Perl regex tutorial: non-greedy expressions

Have you ever built a complex Perl-style regular expression, only to find that it matches much more data than you anticipated? If you’ve ever found yourself pulling your hair out trying to build the perfect regular expression to match the least amount of data possible, then non-greedy Perl regex are what you need.

By default, Perl regular expressions are greedy, meaning they will match as much data as possible before a new line. Even if the conditions of the regular expression have been met, but a line break has not yet occurred, the regular expression will continue searching for data that satisfies the search criteria.

By using non-greedy Perl-style regular expressions, you can prevent this from occurring and stop the search as soon as the search criteria has been satisfied. Read on to find out how this unique feature of Perl-style regular expressions can save you time and frustration!

For more information on Perl-style regular expressions, visit our power tip on this subject.

Non-greedy Perl regular expressions

Typically, when using Perl regular expressions to match strings of data, normal Perl regular expression syntax will match as much data as possible. For example, if you want to search for an HTML hyperlink using the following Perl regular expression:

<a href=".*</a>

On the following text:

<ul class=”dropdown dd”>
<li><a href=”support/tutorials-power-tips/” title=”Power tips”>Power Tips &amp; Tutorials</a></li><li><a href=”http://wiki.ultraedit.com/Main_Page” title=”UltraEdit text editor wiki”>Wiki documentation</a></li><li><a href=”http://forums.ultraedit.com/” title=”User forums”>User forums</a></li><li><a href=”support/faq/” title=”IDM software FAQ”>FAQ</a></li><li><a href=”resources.html” title=”Resources for IDM software”>Resources</a></li><li><a href=”support/” title=”Technical support”>Tech support</a></li>
</ul>

…then, everything from the first <a href... to the last </a> on the same line (as highlighted in red) is matched by the regular expression. This is undesirable as the purpose of the regular expression is to match one hyperlink at a time, whereas this regular expression is matching two hyperlinks and the normal text between on the same line.

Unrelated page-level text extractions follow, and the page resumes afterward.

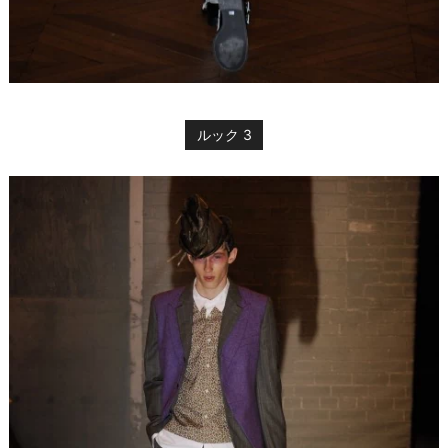
ルック 3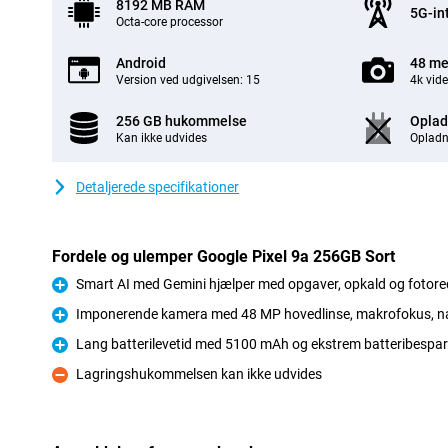
8192 MB RAM
5G-in
Octa-core processor
Android
48 me
Version ved udgivelsen: 15
4k vid
256 GB hukommelse
Oplad
Kan ikke udvides
Opladn
Detaljerede specifikationer
Fordele og ulemper Google Pixel 9a 256GB Sort
Smart AI med Gemini hjælper med opgaver, opkald og fotore
Fordele
Imponerende kamera med 48 MP hovedlinse, makrofokus, nat
Fordele
Lang batterilevetid med 5100 mAh og ekstrem batteribesparel
Fordele
Lagringshukommelsen kan ikke udvides
Ulemper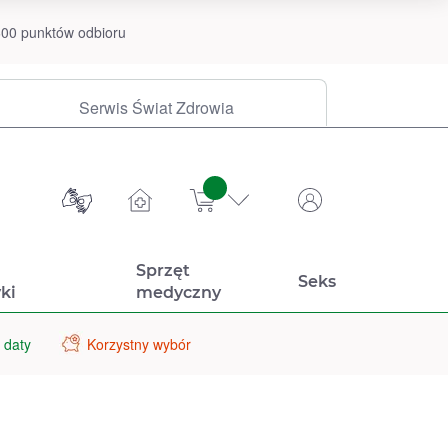
00 punktów odbioru
Serwis Świat Zdrowia
sztuk
Sprzęt
Seks
ki
medyczny
 daty
Korzystny wybór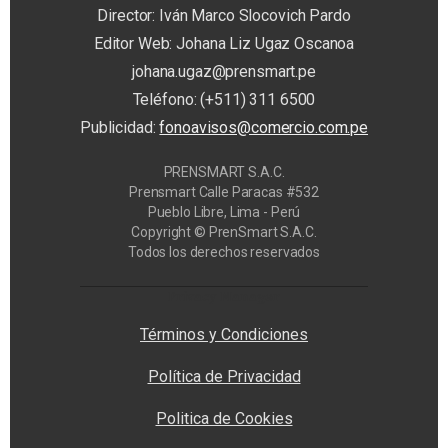
Director: Iván Marco Slocovich Pardo
Editor Web: Johana Liz Ugaz Oscanoa
johana.ugaz@prensmart.pe
Teléfono: (+511) 311 6500
Publicidad:
fonoavisos@comercio.com.pe
PRENSMART S.A.C.
Prensmart Calle Paracas #532
Pueblo Libre, Lima - Perú
Copyright © PrenSmart S.A.C.
Todos los derechos reservados
Privacy Manager
Términos y Condiciones
Política de Privacidad
Politica de Cookies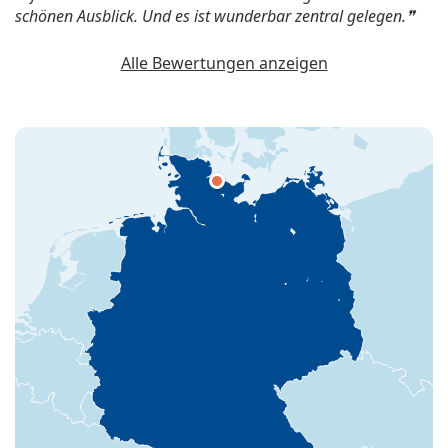
schönen Ausblick. Und es ist wunderbar zentral gelegen.
Alle Bewertungen anzeigen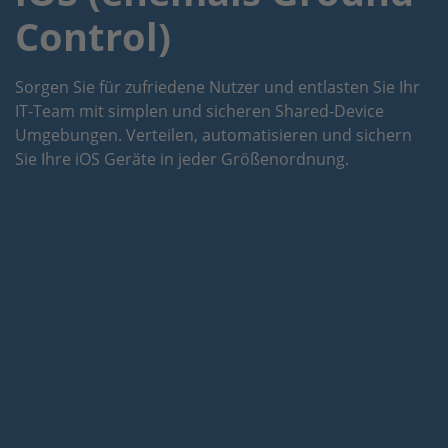
Control)
Sorgen Sie für zufriedene Nutzer und entlasten Sie Ihr
IT-Team mit simplen und sicheren Shared-Device
Umgebungen.
Verteilen, automatisieren und sichern
Sie Ihre iOS Geräte in jeder Größenordnung.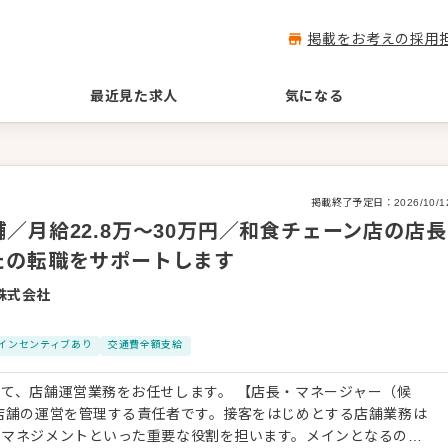
掲載をお考えの採用
最近見た求人
気になる
掲載終了予定日：
2026/10/1
／月給22.8万～30万円／和食チェーン店の店長
たの転職をサポートします
株式会社
インセンティブあり
交通費全額支給
営業務をお任せします。 【店長・マネージャー（候
店舗の運営を管理する責任者です。接客をはじめとする店舗業務は
やマネジメントといった重要な役割を担います。メインとなるの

This is where non-greedy regular expressions are useful. To use non-greedy Perl-style regular expressions, the ? (question mark) may be added to the syntax, usually where the wildcard expression is used.

In our above example, our wildcard character is the .* (period and asterisk). The period will match any character except a null (hex 00) or new line. The asterisk will match the previous character zero or more times. So a dot followed by a star in Perl regex syntax literally means match any character zero or more times.

To add in the non-greedy operator, we simply need to add a ? to the end of our wildcard operators. So, our new, non-greedy regular expression would look like this:

<a href=".*?</a>

Our non-greedy ? operator tells the Perl regular expression engine to match as little data as possible. As soon as all conditions of the regular expression have been met, the search will end. So now using our above example, only the highlighted text below would be matched:

<ul class=”dropdown dd”> ;<li><a href=”support/tutorials-power-tips/” title=”Power tips”>Power Tips &amp; Tutorials</a></li><li><a href=”http://wiki.ultraedit.com/Main_Page” title=”UltraEdit text editor wiki”>Wiki documentation</a></li><li><a href=”http://forums.ultraedit.com/” title=”User forums”>User forums</a></li><li><a href=”support/faq/” title=”IDM software FAQ”>FAQ</a></li><li><a href=”resources.html” title=”Resources for IDM software”>Resources</a></li><li><a href=”support/” title=”Technical support”>Tech support</a></li> </ul>

As you can see from our above example, using non-greedy Perl-style regular expressions can prevent much heartache when doing search and replace functions on HTML, XML, PHP, and virtually any other file where matched data must be limited.